The Get Token Data endpoint provides you with the actual network token credentials that can be used instead of the physical PAN information for processing a charge. The token data is interoperable across the card network ecosystem, meaning that acquirers and issuers should accept these network tokens as substitutes for physical PANs. The Payment Account Reference is also provided as a part of the payload on this endpoint, as this reference allows you to ‘link’ various tokens that link to a specific PAN.

When token data is updated we provide a notification through the event subscription.

Create a Token Cryptogram

In addition to the token data, the token cryptogram can be obtained by the Create Token Cryptogram to validate and authenticate the network token for processing a charge. We cache token cryptograms to make sure we limit the latency impact in a check-out flow for a charge, and automatically update the token cryptogram we cache as soon as we receive a token refresh notification. The response from the endpoint will contain the following:

Specific for the processing of transactions with the token it is important to know when you should provide a tokenCryptogram for the first transaction in a sequence.
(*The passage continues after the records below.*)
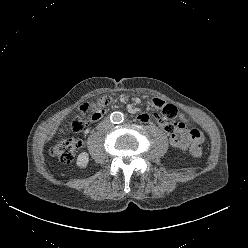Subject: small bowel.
<instances>
[{
    "mask_svg": "<svg viewBox=\"0 0 248 248\" xmlns=\"http://www.w3.org/2000/svg\"><path fill=\"white\" fill-rule=\"evenodd\" d=\"M152 105L155 108H159L162 115L160 116L152 107H149L147 112L158 122L160 128L169 133L171 146L180 150H186L192 142L191 131L186 129L185 118H180L181 113L178 111V106L164 101L162 96H154L152 98ZM108 110L107 107L104 110L99 109L94 120L100 119ZM138 118L143 123L148 122L150 119L146 113L140 114ZM178 118H180L179 121L170 124L171 121H176Z\"/></svg>",
    "mask_w": 248,
    "mask_h": 248,
    "instance_id": "1",
    "label": "small bowel"
}]
</instances>
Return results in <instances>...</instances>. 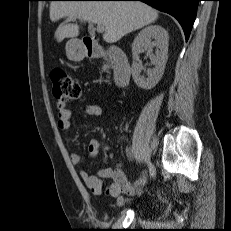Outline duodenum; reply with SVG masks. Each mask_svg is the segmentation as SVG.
Listing matches in <instances>:
<instances>
[{
    "label": "duodenum",
    "instance_id": "410a0bca",
    "mask_svg": "<svg viewBox=\"0 0 231 231\" xmlns=\"http://www.w3.org/2000/svg\"><path fill=\"white\" fill-rule=\"evenodd\" d=\"M82 51L86 57H106L113 66V77L118 87H124L129 83L130 65L120 48L111 46L105 50L99 43L87 37L83 39Z\"/></svg>",
    "mask_w": 231,
    "mask_h": 231
}]
</instances>
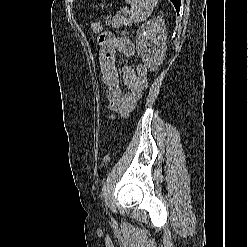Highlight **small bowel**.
<instances>
[{"instance_id": "obj_1", "label": "small bowel", "mask_w": 248, "mask_h": 247, "mask_svg": "<svg viewBox=\"0 0 248 247\" xmlns=\"http://www.w3.org/2000/svg\"><path fill=\"white\" fill-rule=\"evenodd\" d=\"M102 83L105 88L108 109L122 116L127 115L135 106L143 91L137 88V75L134 69L124 65L117 66V53L131 57L135 46L128 37H116L111 32L101 34L97 39ZM120 75L127 90L120 87Z\"/></svg>"}]
</instances>
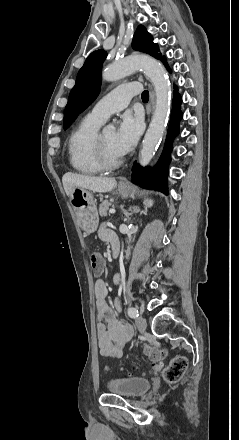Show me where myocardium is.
<instances>
[{
    "instance_id": "f54148a6",
    "label": "myocardium",
    "mask_w": 239,
    "mask_h": 440,
    "mask_svg": "<svg viewBox=\"0 0 239 440\" xmlns=\"http://www.w3.org/2000/svg\"><path fill=\"white\" fill-rule=\"evenodd\" d=\"M93 153L102 170H114L118 168L123 161V156L121 155L111 156L108 154L103 145L101 133H97L94 138Z\"/></svg>"
}]
</instances>
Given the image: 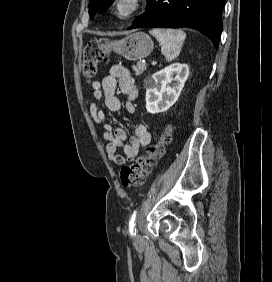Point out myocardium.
I'll return each instance as SVG.
<instances>
[{"instance_id":"myocardium-1","label":"myocardium","mask_w":272,"mask_h":282,"mask_svg":"<svg viewBox=\"0 0 272 282\" xmlns=\"http://www.w3.org/2000/svg\"><path fill=\"white\" fill-rule=\"evenodd\" d=\"M143 8V0H115L113 10L123 20L135 17Z\"/></svg>"}]
</instances>
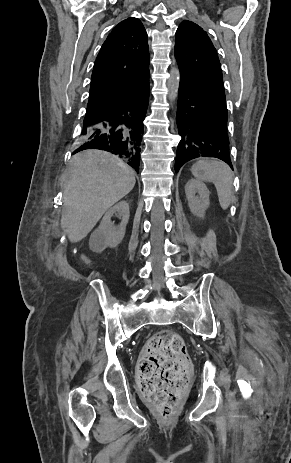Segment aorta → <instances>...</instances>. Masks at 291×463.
Segmentation results:
<instances>
[{"label": "aorta", "mask_w": 291, "mask_h": 463, "mask_svg": "<svg viewBox=\"0 0 291 463\" xmlns=\"http://www.w3.org/2000/svg\"><path fill=\"white\" fill-rule=\"evenodd\" d=\"M171 76L168 80V89H169V100L173 101L176 97V93L179 88L180 83V73L177 68L171 69Z\"/></svg>", "instance_id": "1"}]
</instances>
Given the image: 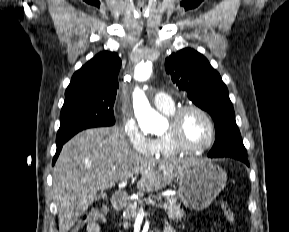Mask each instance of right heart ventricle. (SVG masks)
Returning a JSON list of instances; mask_svg holds the SVG:
<instances>
[{"label":"right heart ventricle","instance_id":"right-heart-ventricle-1","mask_svg":"<svg viewBox=\"0 0 289 232\" xmlns=\"http://www.w3.org/2000/svg\"><path fill=\"white\" fill-rule=\"evenodd\" d=\"M175 110H176V107L173 104L170 108L163 109L161 111L165 113L166 115L171 116ZM153 143H154L153 152L151 156L155 158H170V157H175L184 153L173 145V143L171 142V140L169 139L166 133L160 136H157L153 140Z\"/></svg>","mask_w":289,"mask_h":232}]
</instances>
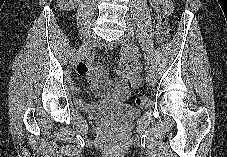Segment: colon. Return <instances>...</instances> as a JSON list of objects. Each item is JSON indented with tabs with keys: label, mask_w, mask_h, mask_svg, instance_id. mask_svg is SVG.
<instances>
[{
	"label": "colon",
	"mask_w": 227,
	"mask_h": 157,
	"mask_svg": "<svg viewBox=\"0 0 227 157\" xmlns=\"http://www.w3.org/2000/svg\"><path fill=\"white\" fill-rule=\"evenodd\" d=\"M155 36L160 41H165L169 36V27L163 14H157L154 20ZM150 104V99L147 96H139L136 98V105L139 108H147Z\"/></svg>",
	"instance_id": "1"
}]
</instances>
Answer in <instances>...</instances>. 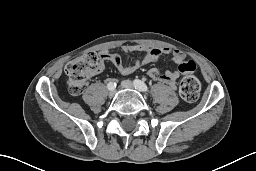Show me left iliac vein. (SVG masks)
Instances as JSON below:
<instances>
[{
	"label": "left iliac vein",
	"mask_w": 256,
	"mask_h": 171,
	"mask_svg": "<svg viewBox=\"0 0 256 171\" xmlns=\"http://www.w3.org/2000/svg\"><path fill=\"white\" fill-rule=\"evenodd\" d=\"M121 86H122L123 88H127V89H137V88L134 86L133 82L130 81V80H124V81H122V82H121ZM137 90H139V89H137ZM139 91H141V90H139Z\"/></svg>",
	"instance_id": "1"
}]
</instances>
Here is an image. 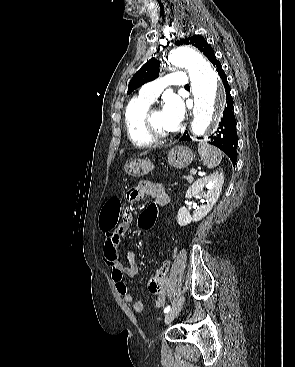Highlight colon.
I'll return each instance as SVG.
<instances>
[{"mask_svg":"<svg viewBox=\"0 0 295 367\" xmlns=\"http://www.w3.org/2000/svg\"><path fill=\"white\" fill-rule=\"evenodd\" d=\"M147 199L149 204L139 218V225L143 231H147L154 225L155 221H157L158 213L162 209L155 202L156 198L154 196L150 195ZM123 210L122 202L118 197L110 198L100 214L99 223L101 230L108 231L115 228L119 219L123 217Z\"/></svg>","mask_w":295,"mask_h":367,"instance_id":"obj_1","label":"colon"}]
</instances>
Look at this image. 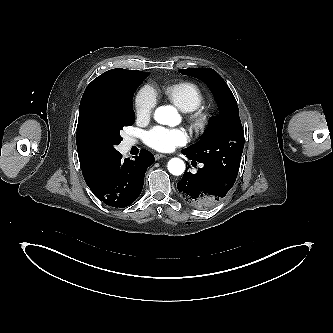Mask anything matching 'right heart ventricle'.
<instances>
[{"instance_id":"obj_1","label":"right heart ventricle","mask_w":333,"mask_h":333,"mask_svg":"<svg viewBox=\"0 0 333 333\" xmlns=\"http://www.w3.org/2000/svg\"><path fill=\"white\" fill-rule=\"evenodd\" d=\"M164 93L175 106L184 112H191L204 102L201 88L191 81L170 84L165 87Z\"/></svg>"}]
</instances>
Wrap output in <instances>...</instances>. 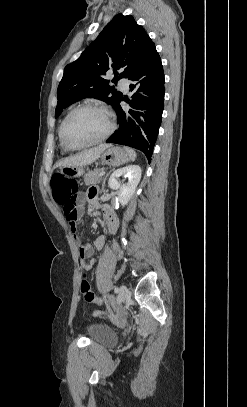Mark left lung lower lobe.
<instances>
[{"label": "left lung lower lobe", "instance_id": "0a47b994", "mask_svg": "<svg viewBox=\"0 0 247 407\" xmlns=\"http://www.w3.org/2000/svg\"><path fill=\"white\" fill-rule=\"evenodd\" d=\"M129 79L134 82L130 90L136 91L127 100L131 109L123 111L122 97L114 108L119 129L106 142L141 150L150 161L162 121L165 93L163 66L156 48Z\"/></svg>", "mask_w": 247, "mask_h": 407}]
</instances>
To help with this, we provide the lastTokenRefresh parameter to allow you to determine whether you need a new tokenCryptogram or not for the following subsequent MIT transaction.

The instructions for providing a cryptogram are as follows;

  • For all standard purchase charges with the network token, a new tokenCryptogram needs to be provided.

  • For all first charges that utilise the network token in a recurring sequence, the tokenCryptogram needs to be provided.

  • For all first subsequent merchant-initiated charges after a token refresh, a new tokenCryptogram needs to be provided.

Example 1. When a merchant decides to safely store the cardholder data as a network token, with the purpose of processing “one-click” charges, each of these transactions will need a new tokenCryptogram to be submitted for authorization.

Example 2. After the successful authorization of an initial charge of a sequence with the PAN, the first following subsequent MIT transaction makes use of the tokenData instead of the PAN and needs a tokenCryptogram to be submitted for authorization. When, after for example 3 years of subsequent charges, a token-refresh notification is received, the first following subsequent transaction after that notification needs a tokenCryptogram to be provided.